Australia owes its remarkable performance during the 2008 global financial crisis to its strong financial regulatory environment. Foreign exchange specialist AxiCorp combines this pedigree of financial prudence with strategic partnerships, cutting-edge technology and excellent service to harness one of the world's most exciting markets.
"Forex trading is a trillion-dollar, non-stop market that is difficult to manipulate," says Quinn Perrott, AxiCorp general manager. "To help investors tap into this market, we've created a brokering firm that we would want to trade with ourselves."
Leveraging the liquidity and best forex trading processes of the world's top 14 banks, AxiCorp is able to offer tight and dynamic spreads under the AxiTrader brand. Retail, corporate and institutional clients enjoy seamless trading in more than 40 currency pairs and nine futures-based indices from anywhere in the world. AxiCorp also offers online overseas forex payments through AxiForex.
"With its 24-hour capability, forex trading has become an internet phenomenon, and we've invested heavily in our technological infrastructure and know-how to give clients what they need and want," Perrott says.

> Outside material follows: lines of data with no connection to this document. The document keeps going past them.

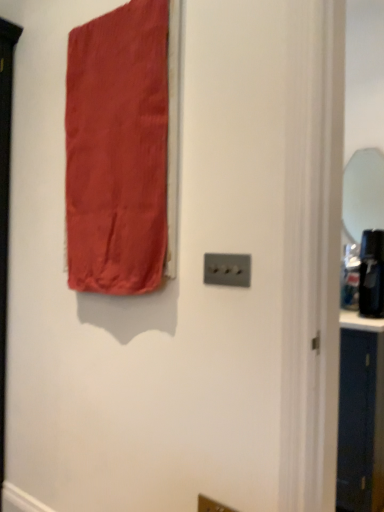 Question: Is satin red curtain at upper left positioned with its back to satin silver light switch at center?

Choices:
 (A) no
 (B) yes

Answer: (A)

Question: Is satin red curtain at upper left bigger than satin silver light switch at center?

Choices:
 (A) yes
 (B) no

Answer: (A)

Question: Is satin silver light switch at center surrounded by satin red curtain at upper left?

Choices:
 (A) yes
 (B) no

Answer: (B)

Question: Is satin red curtain at upper left next to satin silver light switch at center and touching it?

Choices:
 (A) yes
 (B) no

Answer: (B)

Question: From the image's perspective, would you say satin red curtain at upper left is positioned over satin silver light switch at center?

Choices:
 (A) no
 (B) yes

Answer: (B)

Question: Does point (365, 161) appear closer or farther from the camera than point (150, 259)?

Choices:
 (A) farther
 (B) closer

Answer: (A)

Question: Choose the correct answer: Is clear glass mirror at right inside satin red curtain at upper left or outside it?

Choices:
 (A) outside
 (B) inside

Answer: (A)

Question: From their relative heights in the image, would you say clear glass mirror at right is taller or shorter than satin red curtain at upper left?

Choices:
 (A) tall
 (B) short

Answer: (B)

Question: Considering the relative positions of clear glass mirror at right and satin red curtain at upper left in the image provided, is clear glass mirror at right to the left or to the right of satin red curtain at upper left?

Choices:
 (A) left
 (B) right

Answer: (B)

Question: From a real-world perspective, is satin red curtain at upper left physically located above or below satin silver light switch at center?

Choices:
 (A) below
 (B) above

Answer: (B)

Question: Do you think satin red curtain at upper left is within satin silver light switch at center, or outside of it?

Choices:
 (A) outside
 (B) inside

Answer: (A)

Question: Is satin red curtain at upper left taller or shorter than satin silver light switch at center?

Choices:
 (A) tall
 (B) short

Answer: (A)

Question: Based on their sizes in the image, would you say satin red curtain at upper left is bigger or smaller than satin silver light switch at center?

Choices:
 (A) small
 (B) big

Answer: (B)

Question: In terms of width, does clear glass mirror at right look wider or thinner when compared to satin silver light switch at center?

Choices:
 (A) thin
 (B) wide

Answer: (B)

Question: Relative to satin silver light switch at center, is clear glass mirror at right in front or behind?

Choices:
 (A) front
 (B) behind

Answer: (B) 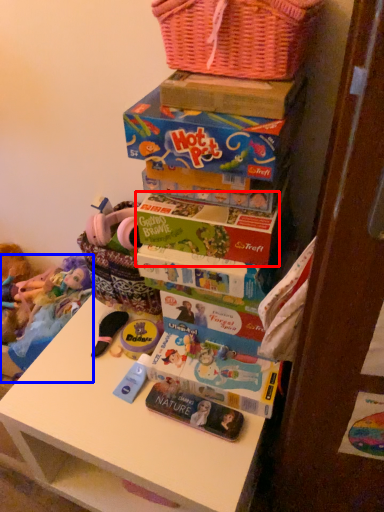 Question: Which object appears farthest to the camera in this image, book (highlighted by a red box) or toy (highlighted by a blue box)?

Choices:
 (A) book
 (B) toy

Answer: (B) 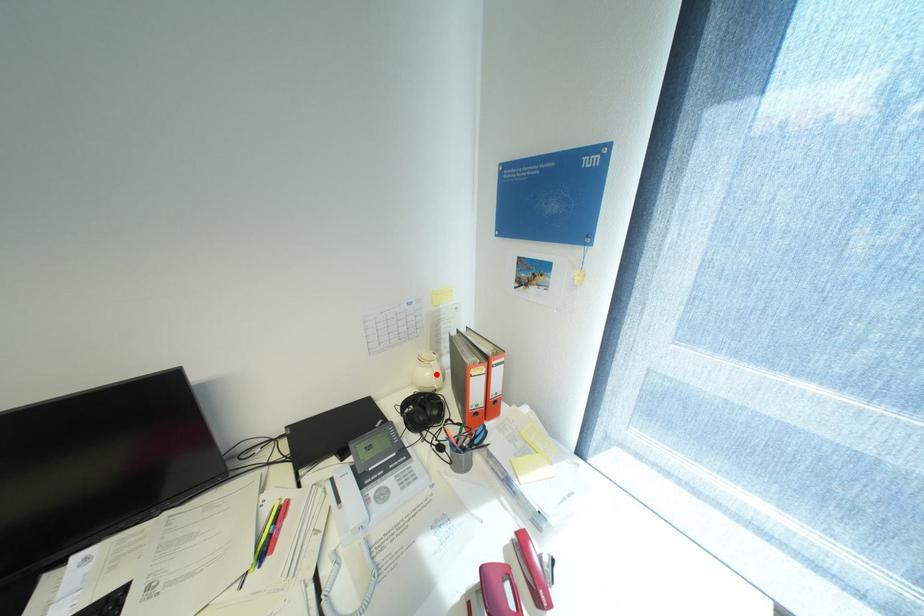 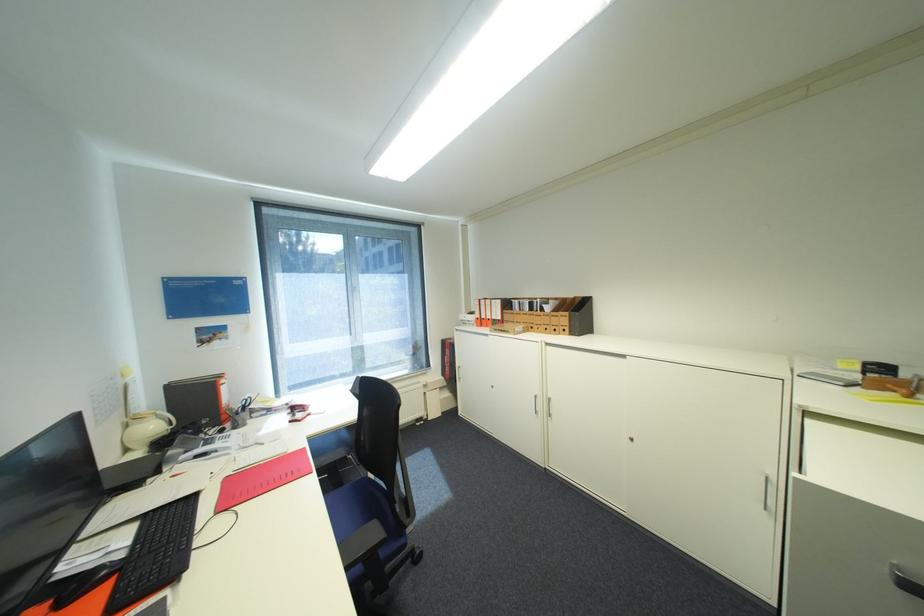 Find the pixel in the second image that matches the highlighted location in the first image.

(161, 427) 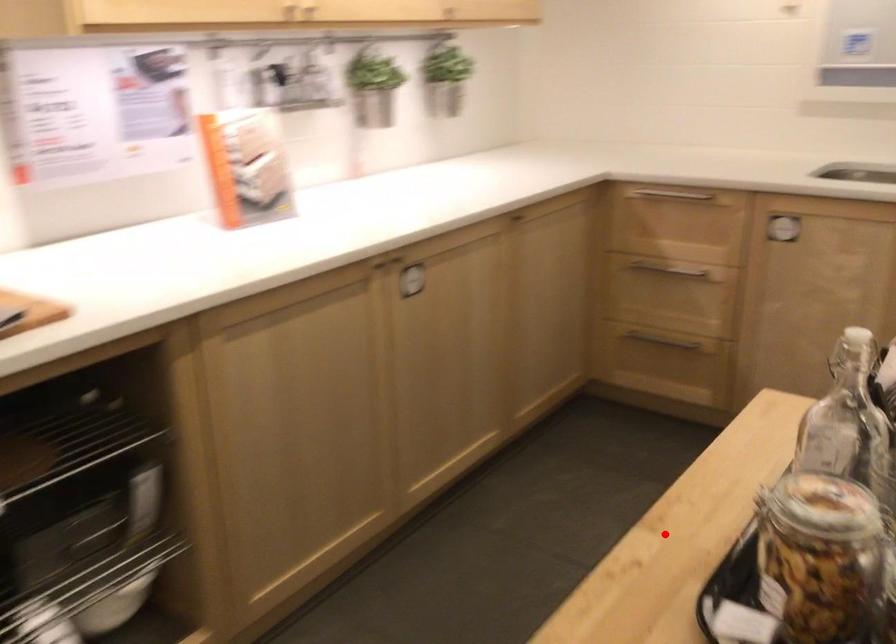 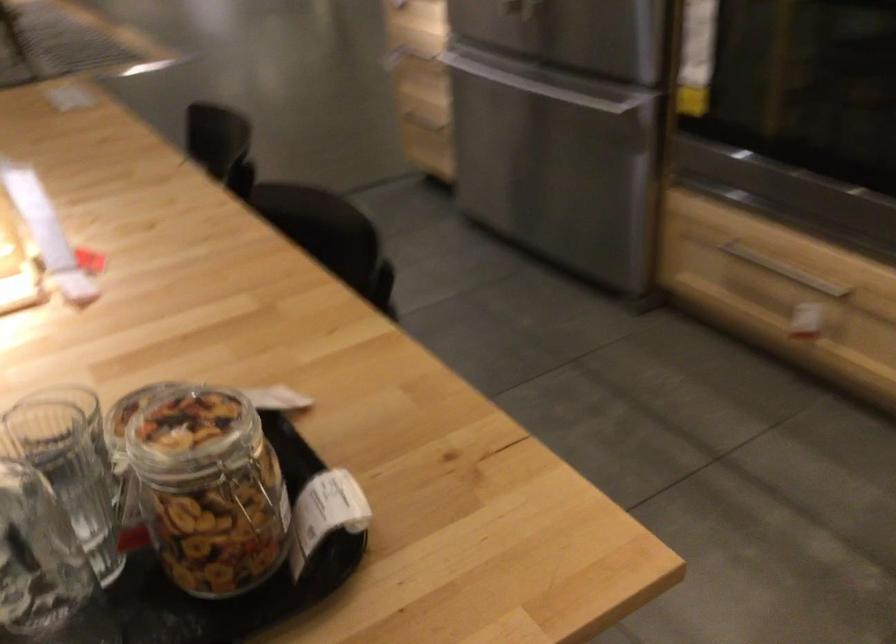 Question: I am providing you with two images of the same scene from different viewpoints. In image1, a red point is highlighted. Considering the same 3D point in image2, which of the following is correct?

Choices:
 (A) It is closer
 (B) It is farther

Answer: (A) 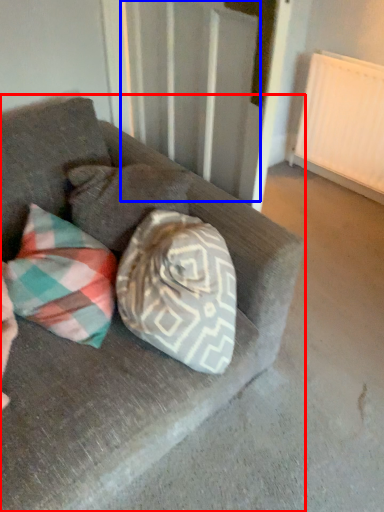 Question: Which object is closer to the camera taking this photo, studio couch (highlighted by a red box) or curtain (highlighted by a blue box)?

Choices:
 (A) studio couch
 (B) curtain

Answer: (A) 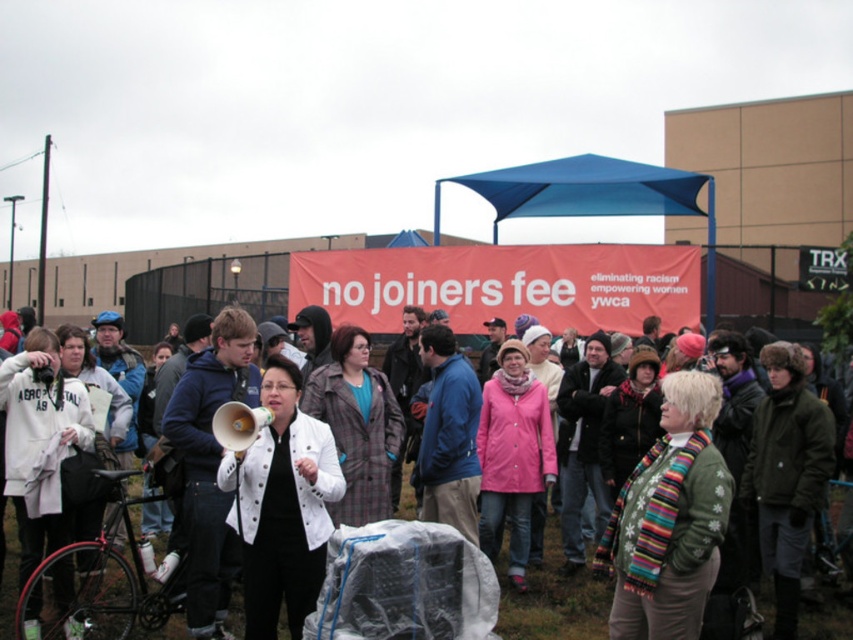 You are standing at the viewer position in the image. There is a point marked at coordinates point (199, 547). Can you reach that point without moving past the crowd in front of you?

The distance between point (199, 547) and the viewer is 22.16 feet. Since the crowd is in front of you, you would need to move through them to reach the point, which may not be advisable or possible without causing disruption.

You are a photographer trying to capture a photo of both the matte green megaphone at center and the dark blue jacket at center in the same frame. Your camera has a maximum focus range of 25 feet. Will you be able to include both objects in your shot?

The matte green megaphone at center and dark blue jacket at center are 25.50 feet apart. Since your camera can only focus up to 25 feet, the distance between them exceeds the maximum range. Therefore, you cannot capture both in the same focused shot.

You are organizing a protest and need to distribute megaphones to participants. You have a blue fleece jacket at center and a matte green megaphone at center. Which item is bigger in size?

The blue fleece jacket at center has a larger size compared to the matte green megaphone at center, so the blue fleece jacket at center is bigger. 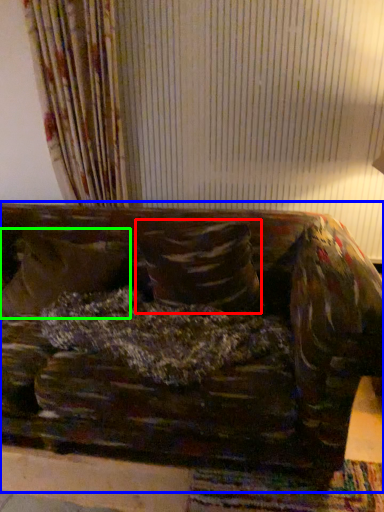 Question: Estimate the real-world distances between objects in this image. Which object is farther from pillow (highlighted by a red box), studio couch (highlighted by a blue box) or pillow (highlighted by a green box)?

Choices:
 (A) studio couch
 (B) pillow

Answer: (B) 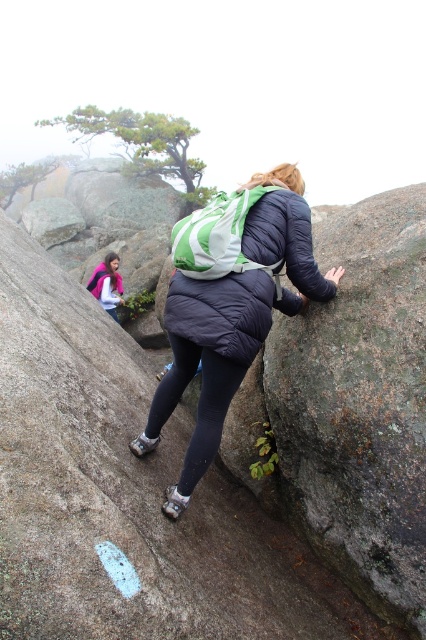 Question: Does matte blue jacket at center appear on the left side of pink fleece jacket at center?

Choices:
 (A) yes
 (B) no

Answer: (B)

Question: Which object is farther from the camera taking this photo?

Choices:
 (A) pink fleece jacket at center
 (B) matte blue jacket at center
 (C) rough granite boulder at center
 (D) matte blue down jacket at center

Answer: (A)

Question: Is rough granite boulder at center below matte blue down jacket at center?

Choices:
 (A) no
 (B) yes

Answer: (B)

Question: Based on their relative distances, which object is farther from the rough granite boulder at center?

Choices:
 (A) matte blue down jacket at center
 (B) pink fleece jacket at center
 (C) matte blue jacket at center

Answer: (B)

Question: Which point is farther to the camera?

Choices:
 (A) pink fleece jacket at center
 (B) rough granite boulder at center
 (C) matte blue down jacket at center
 (D) matte blue jacket at center

Answer: (A)

Question: From the image, what is the correct spatial relationship of matte blue down jacket at center in relation to pink fleece jacket at center?

Choices:
 (A) left
 (B) right

Answer: (B) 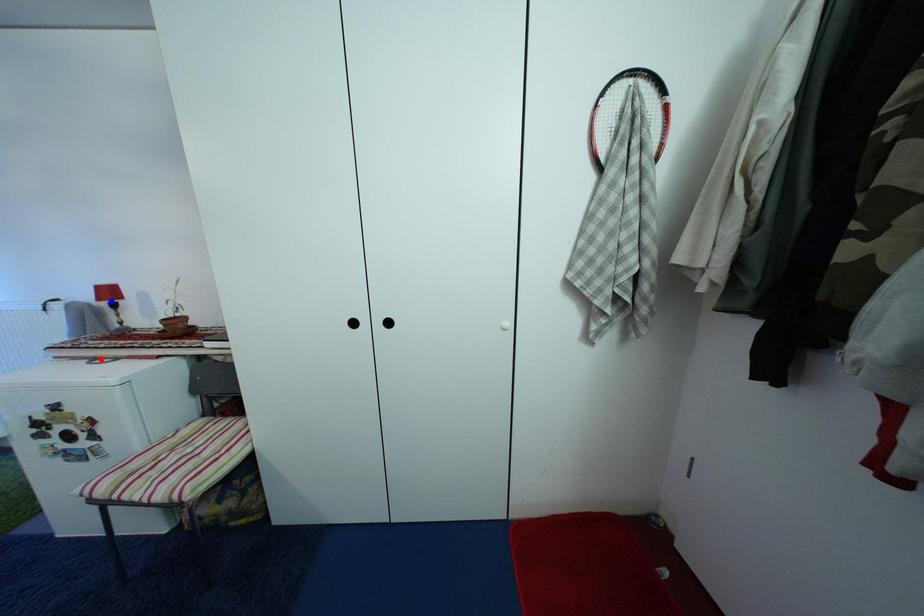 Question: Two points are marked on the image. Which point is closer to the camera?

Choices:
 (A) Blue point is closer.
 (B) Red point is closer.

Answer: (B) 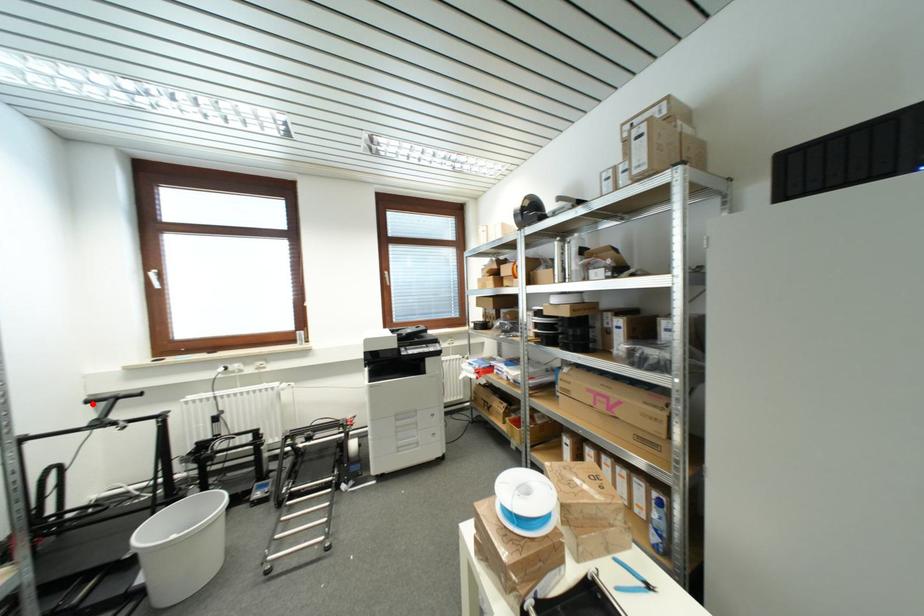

Using the highly efficient MetaTrader platform, AxiTrader can make 25 market updates per second while its New York-based servers can complete an order from anywhere around the world in only 0.2 second. Such technology puts AxiTrader ahead of the industry with the ability to handle up to 250,000 trades daily.
AxiCorp welcomes partnerships with local trading firms eager to carry the AxiTrader brand. Continuing its exponential growth, the company is investigating the setting up of regional offices in China and South America as forex deregulation sweeps through emerging economies. AxiCorp also collaborates with a university in China and other schools on training students of finance.
"Forex trading has not yet reached its mature phase given the growth on the internet," Perrott says. "This market will form an investment class of its own and will be as widely used as traditional stocks."